> Try it: Write out the data word for word and omit every picture.

(Provided records)

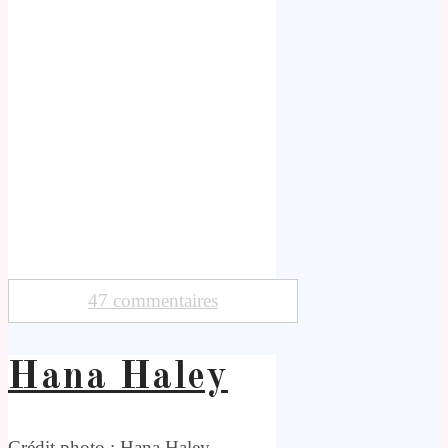
47 commentaires
Hana Haley
Crédit photo : Hana Haley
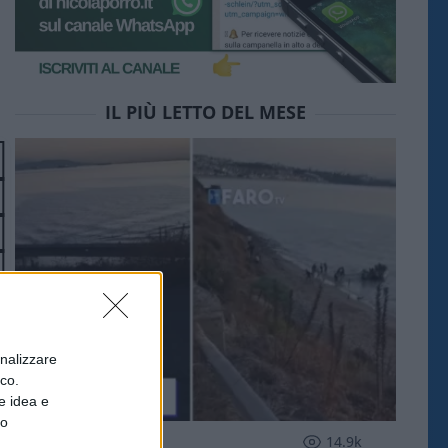
IL PIÙ LETTO DEL MESE
onalizzare
ico.
e idea e
to
ESTERI
14.9k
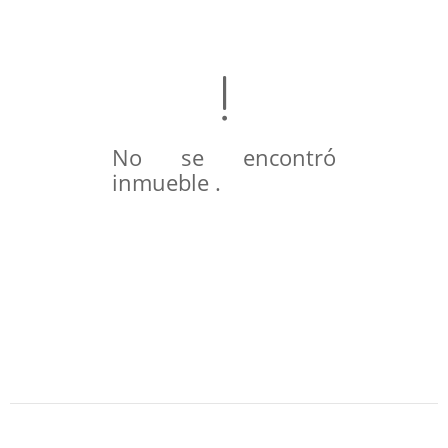
No se encontró
inmueble .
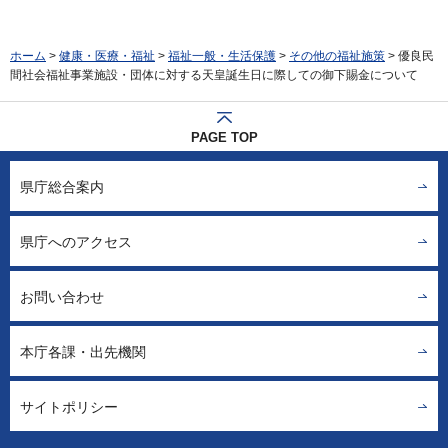
ホーム
>
健康・医療・福祉
>
福祉一般・生活保護
>
その他の福祉施策
> 優良民
間社会福祉事業施設・団体に対する天皇誕生日に際しての御下賜金について
PAGE TOP
県庁総合案内
県庁へのアクセス
お問い合わせ
本庁各課・出先機関
サイトポリシー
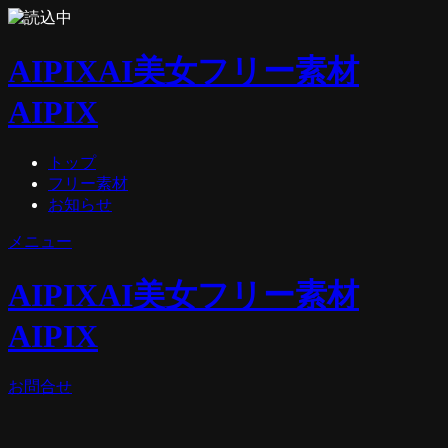
AIPIX
AI美女フリー素材
AIPIX
トップ
フリー素材
お知らせ
メニュー
AIPIX
AI美女フリー素材
AIPIX
お問合せ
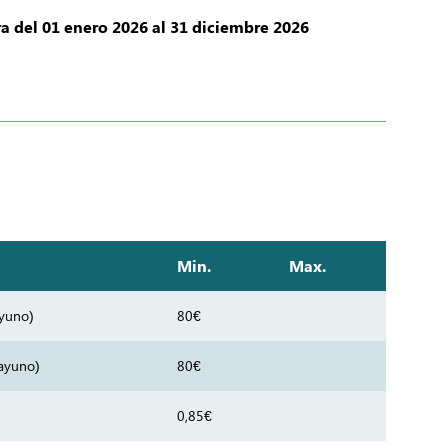
a del 01 enero 2026 al 31 diciembre 2026
Min.
Max.
ayuno)
80€
sayuno)
80€
0,85€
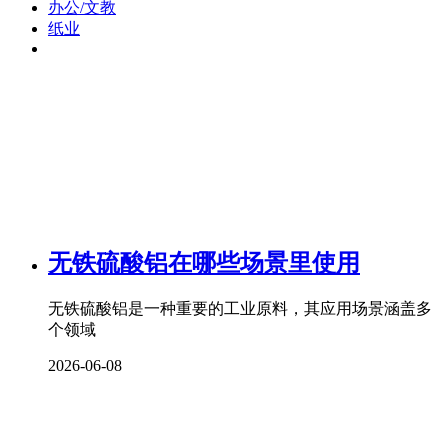
办公/文教
纸业
无铁硫酸铝在哪些场景里使用
无铁硫酸铝是一种重要的工业原料，其应用场景涵盖多
个领域
2026-06-08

(End Provided records)

> Solution for this exercise:
47 commentaires
Hana Haley
Crédit photo : Hana Haley
IL PIÙ LETTO DEL MESE
onalizzare
ico.
e idea e
to
ESTERI
14.9k
No se encontró
inmueble .
ホーム
>
健康・医療・福祉
>
福祉一般・生活保護
>
その他の福祉施策
> 優良民
間社会福祉事業施設・団体に対する天皇誕生日に際しての御下賜金について
PAGE TOP
県庁総合案内
県庁へのアクセス
お問い合わせ
本庁各課・出先機関
サイトポリシー
AIPIX
AI美女フリー素材
AIPIX
トップ
フリー素材
お知らせ
メニュー
AIPIX
AI美女フリー素材
AIPIX
お問合せ
a del 01 enero 2026 al 31 diciembre 2026
Min.
Max.
ayuno)
80€
sayuno)
80€
0,85€
办公/文教
纸业
无铁硫酸铝在哪些场景里使用
无铁硫酸铝是一种重要的工业原料，其应用场景涵盖多
个领域
2026-06-08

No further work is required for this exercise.